Adam was bent over the glass-topped desk on the right, tapping a stack of documents, explaining something in a patient voice to a woman with a hypnotized look in her eyes who was seated behind the desk.

  “Vicky!” He sprang upright and came toward her. She had the same feeling she’d had the previous day, that he was about to put his arms around her. She shoved out her hand, which he took, leading her back to the desk.

  “Emily,” he said to the secretary, who sat back in her chair, “meet Vicky Holden, the attorney I told you about. She’ll be joining the team. That’s right, isn’t it?” He turned to Vicky.

  “We’ll see.” Vicky slipped her hand out of his.

  “Emily White Robe keeps me on schedule.” Adam nodded at the secretary who was now swiveling toward the computer monitor.

  “Glad to meet you,” she said over the shoulder of her red silky blouse.

  Not true, Vicky thought.
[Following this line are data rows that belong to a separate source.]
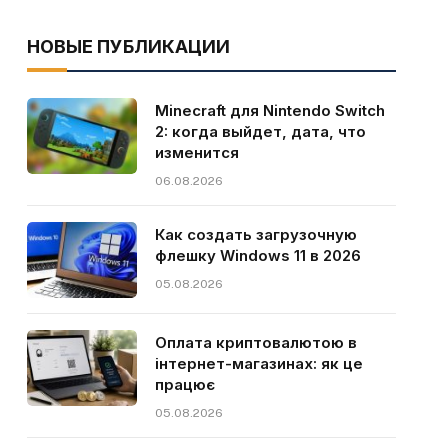
НОВЫЕ ПУБЛИКАЦИИ
Minecraft для Nintendo Switch
2: когда выйдет, дата, что
изменится
06.08.2026
Как создать загрузочную
флешку Windows 11 в 2026
05.08.2026
Оплата криптовалютою в
інтернет-магазинах: як це
працює
05.08.2026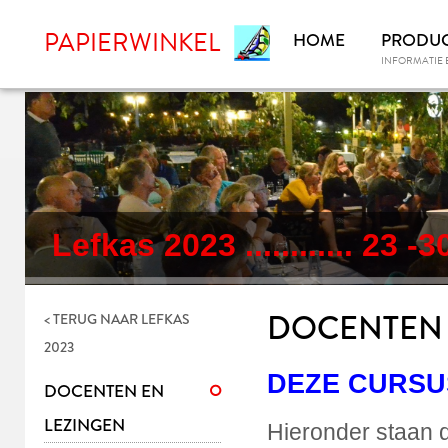
PAPIERWINKEL
HOME
PRODU
INFORMATIE 
Lefkas 2023 ............ 23
DOCENTEN 
< TERUG NAAR
LEFKAS
2023
DEZE CURSU
DOCENTEN EN
LEZINGEN
Hieronder staan d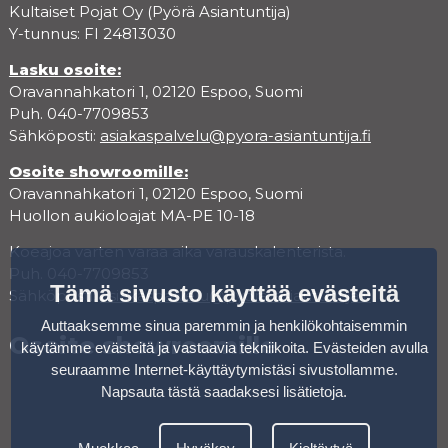
Kultaiset Pojat Oy (Pyörä Asiantuntija)
Y-tunnus: FI 24813030
Lasku osoite:
Oravannahkatori 1, 02120 Espoo, Suomi
Puh. 040-7709853
Sähköposti:
asiakaspalvelu@pyora-asiantuntija.fi
Osoite showroomille:
Oravannahkatori 1, 02120 Espoo, Suomi
Huollon aukioloajat MA-PE 10-18
Koeajoa varten varaa aika varauskalenterista.
Puh. 040-7709853
Tämä sivusto käyttää evästeitä
Sähköposti:
asiakaspalvelu@pyora-asiantuntija.fi
Auttaaksemme sinua paremmin ja henkilökohtaisemmin
Osoite showroomille
käytämme evästeitä ja vastaavia tekniikoita. Evästeiden avulla
seuraamme Internet-käyttäytymistäsi sivustollamme.
Napsauta tästä saadaksesi lisätietoja
.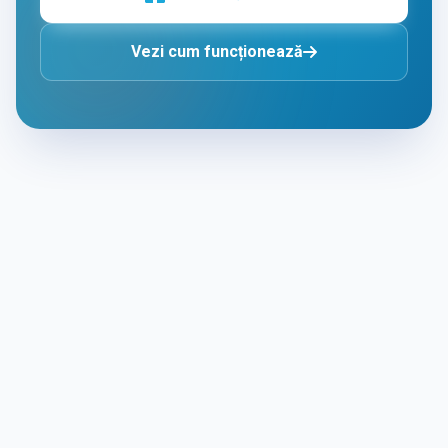
Vezi cum funcționează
The woman wasn’t glad to meet any other woman who would be working with Adam. She tried to place the name. White Robe. The White Robe family lived near Ethete. Emily must be one of the daughters, now grown-up, in her twenties and very pretty, and obviously attracted to Adam.

  “I alerted Stan Lexson you were on the way,” Adam was saying. She felt the slight pressure of his hand on her arm. “He’s eager to meet you. Come on, I’ll take you over and introduce you. Can’t tell you how good it’ll be to work with you again,” he said, guiding her across the office and into the corridor.

  “Last spring, you were working for me,” she said.

  “Then we’re even. You’ll be working for me now. I promise not to be as hard on you as you were on me.” He gave a quiet laugh and opened one of the massive double doors at the end of the corridor. Vicky stepped into an office that was almost a duplicate of the one they’d just left, but larger, with creamier walls and plusher carpeting and more of everything—more leather chairs and oil paintings and bronze sculptures, with the detail and patina of true Remington’s. The secretary—a white woman about thirty, with sharply cut, shoulder-length blond hair and perfect makeup—smiled at them from behind the desk.